I decided to write my book Being My Mom's Mom because I felt so helpless when my Mom was diagnosed in 2006 at the age of 77. I was stunned that at such a young age she became the first female in our family to be diagnosed with dementia, especially given the longevity of my grandparents and particularly my great grandmother who lived to be 106 with both her quick wit and her memory intact.
I had no preparations in place for my Mom because she had no health problems at all. I thought she’d live alone until she was 100 like my great grandmother. I had no written wishes about where Mom wanted to live (aside from not wanting to live with her kids). I didn’t even know where to seek help though I live less than 3 miles from my county’s Department of Aging. I wanted the book to help other adult children prepare earlier for conversations with their parents about their wishes for long-term and end of life care.
They’ve also given me hope.
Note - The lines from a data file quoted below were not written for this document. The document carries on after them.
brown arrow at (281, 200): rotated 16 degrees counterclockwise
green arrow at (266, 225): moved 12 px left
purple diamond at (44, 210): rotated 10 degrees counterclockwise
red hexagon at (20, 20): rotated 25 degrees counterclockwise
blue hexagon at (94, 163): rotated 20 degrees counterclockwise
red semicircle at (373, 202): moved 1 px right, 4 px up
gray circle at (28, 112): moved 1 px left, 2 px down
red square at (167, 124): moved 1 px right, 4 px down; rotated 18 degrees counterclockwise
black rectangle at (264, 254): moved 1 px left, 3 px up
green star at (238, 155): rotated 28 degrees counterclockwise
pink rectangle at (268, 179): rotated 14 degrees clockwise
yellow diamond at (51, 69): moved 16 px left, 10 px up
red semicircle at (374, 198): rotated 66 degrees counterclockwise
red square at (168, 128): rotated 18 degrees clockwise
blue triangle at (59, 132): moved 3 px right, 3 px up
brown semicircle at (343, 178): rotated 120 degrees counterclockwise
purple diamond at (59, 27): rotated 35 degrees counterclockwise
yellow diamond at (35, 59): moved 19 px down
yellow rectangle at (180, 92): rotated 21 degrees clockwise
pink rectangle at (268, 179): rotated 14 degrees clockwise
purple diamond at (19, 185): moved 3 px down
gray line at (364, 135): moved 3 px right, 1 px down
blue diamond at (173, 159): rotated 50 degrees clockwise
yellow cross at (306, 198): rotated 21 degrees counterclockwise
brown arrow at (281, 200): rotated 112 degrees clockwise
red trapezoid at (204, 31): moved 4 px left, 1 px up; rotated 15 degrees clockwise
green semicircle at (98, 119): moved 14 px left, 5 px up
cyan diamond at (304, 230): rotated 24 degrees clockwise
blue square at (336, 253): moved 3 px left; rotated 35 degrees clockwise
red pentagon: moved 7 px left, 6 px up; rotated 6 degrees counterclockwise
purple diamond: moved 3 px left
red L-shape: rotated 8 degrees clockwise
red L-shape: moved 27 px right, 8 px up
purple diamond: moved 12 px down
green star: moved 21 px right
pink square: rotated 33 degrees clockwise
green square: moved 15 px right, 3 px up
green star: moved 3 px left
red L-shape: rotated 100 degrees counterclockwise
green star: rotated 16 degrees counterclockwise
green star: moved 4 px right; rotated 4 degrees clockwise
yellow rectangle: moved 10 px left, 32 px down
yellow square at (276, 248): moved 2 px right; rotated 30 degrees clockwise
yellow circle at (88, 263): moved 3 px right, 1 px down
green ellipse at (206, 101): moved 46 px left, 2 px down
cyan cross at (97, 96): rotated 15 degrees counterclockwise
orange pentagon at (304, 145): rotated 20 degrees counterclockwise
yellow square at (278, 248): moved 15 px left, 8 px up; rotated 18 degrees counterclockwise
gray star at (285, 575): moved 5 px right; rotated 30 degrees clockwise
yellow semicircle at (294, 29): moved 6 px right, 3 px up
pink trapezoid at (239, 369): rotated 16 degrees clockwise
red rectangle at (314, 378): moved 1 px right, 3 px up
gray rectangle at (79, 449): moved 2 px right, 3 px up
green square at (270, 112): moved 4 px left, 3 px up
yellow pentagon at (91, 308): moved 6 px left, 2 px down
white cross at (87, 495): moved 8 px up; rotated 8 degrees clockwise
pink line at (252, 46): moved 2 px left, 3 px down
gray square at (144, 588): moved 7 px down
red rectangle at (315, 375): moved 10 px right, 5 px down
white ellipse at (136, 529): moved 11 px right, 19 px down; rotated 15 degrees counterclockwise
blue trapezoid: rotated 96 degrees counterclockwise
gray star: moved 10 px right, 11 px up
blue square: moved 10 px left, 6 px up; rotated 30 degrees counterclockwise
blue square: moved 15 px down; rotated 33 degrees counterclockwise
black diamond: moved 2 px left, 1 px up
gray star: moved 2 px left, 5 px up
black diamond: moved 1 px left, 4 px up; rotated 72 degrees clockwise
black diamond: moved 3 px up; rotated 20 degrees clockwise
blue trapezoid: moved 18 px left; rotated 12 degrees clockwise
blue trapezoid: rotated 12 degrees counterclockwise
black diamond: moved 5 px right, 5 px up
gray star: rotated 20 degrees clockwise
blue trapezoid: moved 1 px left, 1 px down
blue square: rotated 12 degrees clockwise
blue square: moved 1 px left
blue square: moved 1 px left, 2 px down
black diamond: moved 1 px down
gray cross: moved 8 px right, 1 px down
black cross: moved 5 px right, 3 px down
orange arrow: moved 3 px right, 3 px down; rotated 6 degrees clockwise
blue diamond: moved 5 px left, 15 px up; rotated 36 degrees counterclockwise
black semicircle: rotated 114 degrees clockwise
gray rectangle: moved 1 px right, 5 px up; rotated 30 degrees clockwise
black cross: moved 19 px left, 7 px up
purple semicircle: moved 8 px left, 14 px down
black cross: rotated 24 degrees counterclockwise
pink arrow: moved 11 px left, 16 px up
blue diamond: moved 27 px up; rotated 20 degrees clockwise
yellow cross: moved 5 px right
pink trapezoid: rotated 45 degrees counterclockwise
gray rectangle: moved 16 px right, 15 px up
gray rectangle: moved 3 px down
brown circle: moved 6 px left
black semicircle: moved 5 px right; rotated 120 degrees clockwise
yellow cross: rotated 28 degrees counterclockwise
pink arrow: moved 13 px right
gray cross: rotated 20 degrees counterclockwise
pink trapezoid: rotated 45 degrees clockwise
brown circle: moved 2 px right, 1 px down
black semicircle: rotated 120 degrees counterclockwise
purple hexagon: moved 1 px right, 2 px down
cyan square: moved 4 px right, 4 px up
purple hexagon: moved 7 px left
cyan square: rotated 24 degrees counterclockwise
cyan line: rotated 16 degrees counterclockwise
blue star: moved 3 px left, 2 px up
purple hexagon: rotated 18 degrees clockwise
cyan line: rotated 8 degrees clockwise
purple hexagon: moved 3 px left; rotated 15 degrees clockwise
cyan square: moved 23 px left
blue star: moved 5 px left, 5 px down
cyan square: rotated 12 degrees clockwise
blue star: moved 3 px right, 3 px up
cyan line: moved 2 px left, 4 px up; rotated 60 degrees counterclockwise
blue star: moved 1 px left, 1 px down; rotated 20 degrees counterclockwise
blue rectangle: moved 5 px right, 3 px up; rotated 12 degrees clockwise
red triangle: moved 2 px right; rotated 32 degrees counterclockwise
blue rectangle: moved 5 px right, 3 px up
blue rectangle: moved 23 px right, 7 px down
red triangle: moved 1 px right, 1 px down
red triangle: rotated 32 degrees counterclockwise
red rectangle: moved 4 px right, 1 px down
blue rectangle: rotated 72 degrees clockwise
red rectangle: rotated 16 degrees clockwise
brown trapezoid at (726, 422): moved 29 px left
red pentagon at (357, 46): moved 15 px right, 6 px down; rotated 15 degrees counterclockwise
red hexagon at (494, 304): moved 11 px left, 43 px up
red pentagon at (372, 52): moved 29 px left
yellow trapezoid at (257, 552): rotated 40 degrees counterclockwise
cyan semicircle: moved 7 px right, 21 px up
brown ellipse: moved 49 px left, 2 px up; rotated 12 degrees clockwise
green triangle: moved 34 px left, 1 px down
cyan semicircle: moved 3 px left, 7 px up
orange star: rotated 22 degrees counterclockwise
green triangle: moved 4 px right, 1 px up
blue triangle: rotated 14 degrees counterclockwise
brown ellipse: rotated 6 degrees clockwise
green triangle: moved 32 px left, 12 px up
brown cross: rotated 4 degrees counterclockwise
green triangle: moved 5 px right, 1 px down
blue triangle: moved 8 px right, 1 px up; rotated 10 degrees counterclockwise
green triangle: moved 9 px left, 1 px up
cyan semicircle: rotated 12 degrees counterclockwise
The notes and emails from those who have heard me speak have kept me going even on the darkest days, like when my Mom didn’t remember me for the first time on my 55th birthday.
Though I’ve spoken to very large crowds, I’d much rather meet people in small groups where we can really talk and share our stories. The book has taken me to large cities, to small towns, and even to a few farms, because no matter who you are, or how much money you have, no one is immune from this disease. Alzheimer’s disease unites us all in this fight.